I want to build a python script which greps trough exim logfiles on my smtp servers and reports a total sum of most send domains every day, week, and month. I'm pretty new to python and I'm struggling how to achieve this.
The relevant lines in an exim logfile typically looks like this:
Feb 24 00:00:23 smtp1.mail.net exim[5660]: 2014-02-24 00:00:23 1Wuniq-mail-idSo-Fg -> someuser@somedomain.com R=mail T=remote_smtp H=smtp.mail.net [000.00.34.17]
Feb 24 00:00:23 smtp1.mail.net exim[5660]: 2014-02-24 00:00:23 1Wuniq-mail-idSo-Fg -> someuser@somedomain.com R=mail T=remote_smtp H=smtp.mail.net [000.00.34.17]
Feb 24 00:00:23 smtp1.mail.net exim[5661]: 2014-02-24 00:00:23 1Wuniq-mail-idSm-1h => someuser@somedomain.com R=mail T=pop_mail_net H=mta.mail.net [000.00.34.6]
Feb 24 00:00:23 smtp1.mail.net exim[5661]: 2014-02-24 00:00:23 1Wuniq-mail-idSm-1h Completed
The sys
, os
and re
modules should be enough to achieve this(?).
I also want to use a dictionary because I want to run the script daily in cron.

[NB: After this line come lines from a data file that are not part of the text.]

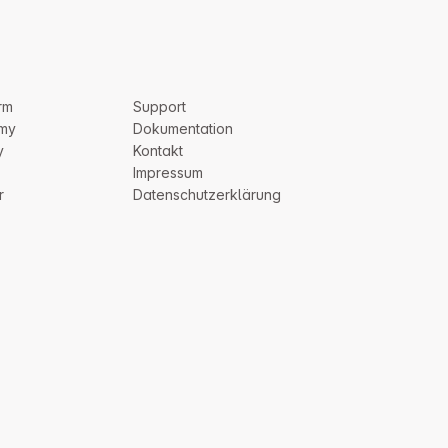
rm
Support
my
Dokumentation
y
Kontakt
Impressum
r
Datenschutzerklärung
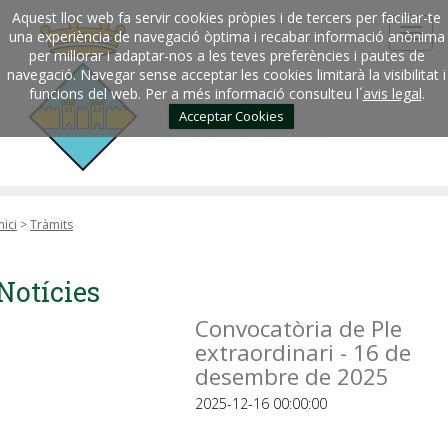
Aquest lloc web fa servir cookies pròpies i de tercers per faciliar-te
una experiència de navegació òptima i recabar informació anònima
per millorar i adaptar-nos a les teves preferències i pautes de
navegació. Navegar sense acceptar les cookies limitarà la visibilitat i
funcions del web. Per a més informació consulteu l´
avis legal
.
Acceptar Cookies
nici
>
Tràmits
Notícies
Convocatòria de Ple
extraordinari - 16 de
desembre de 2025
2025-12-16 00:00:00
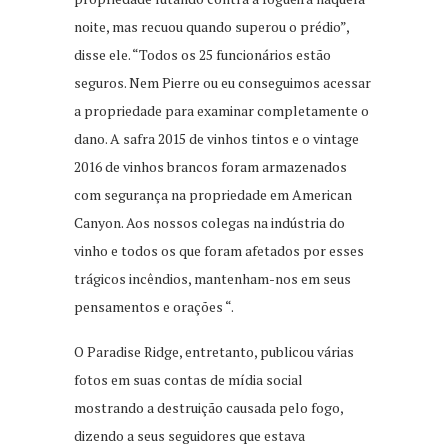
noite, mas recuou quando superou o prédio”,
disse ele. “Todos os 25 funcionários estão
seguros. Nem Pierre ou eu conseguimos acessar
a propriedade para examinar completamente o
dano. A safra 2015 de vinhos tintos e o vintage
2016 de vinhos brancos foram armazenados
com segurança na propriedade em American
Canyon. Aos nossos colegas na indústria do
vinho e todos os que foram afetados por esses
trágicos incêndios, mantenham-nos em seus
pensamentos e orações “.
O Paradise Ridge, entretanto, publicou várias
fotos em suas contas de mídia social
mostrando a destruição causada pelo fogo,
dizendo a seus seguidores que estava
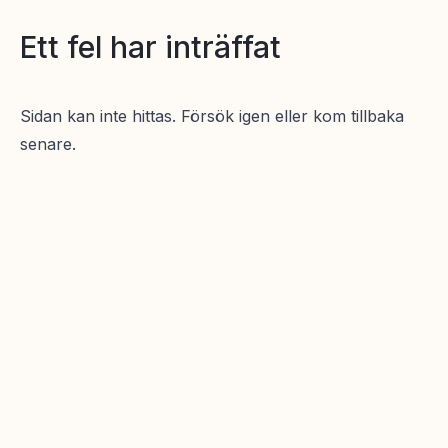
Ett fel har inträffat
Sidan kan inte hittas. Försök igen eller kom tillbaka
senare.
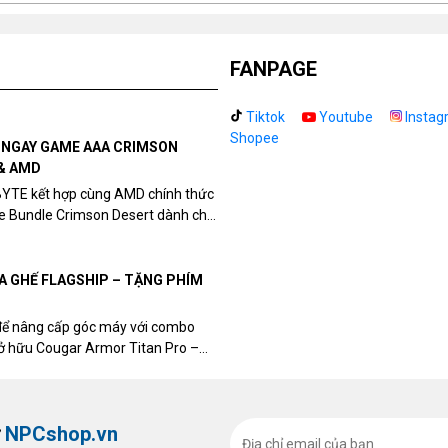
FANPAGE
Tiktok
Youtube
Instag
Shopee
N NGAY GAME AAA CRIMSON
& AMD
BYTE kết hợp cùng AMD chính thức
Kế
me Bundle Crimson Desert dành cho
b
eon RX 9070 / RX 9070 XT.
ph
sa
UA GHẾ FLAGSHIP – TẶNG PHÍM
để nâng cấp góc máy với combo
sở hữu Cougar Armor Titan Pro –
Kí
ất, bạn sẽ nhận ngay quà tặng trị
th
T
ừ
NPCshop.vn
lư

The main problem is: How kan I grep trough only the relevant lines? Exim logs a lot, and I only want to grep the lines containing "=> and ->". In conjunction with the uniq maild ID with starts with "1W". Also, for the daily scriptrun the script must "tail" trough the logfiles, and should start at the last position where the script stopped parsing the logfiles the last time it was executed. In order to generate a reliable daily send domain count, this is necessary.
Help would be very much appreciated.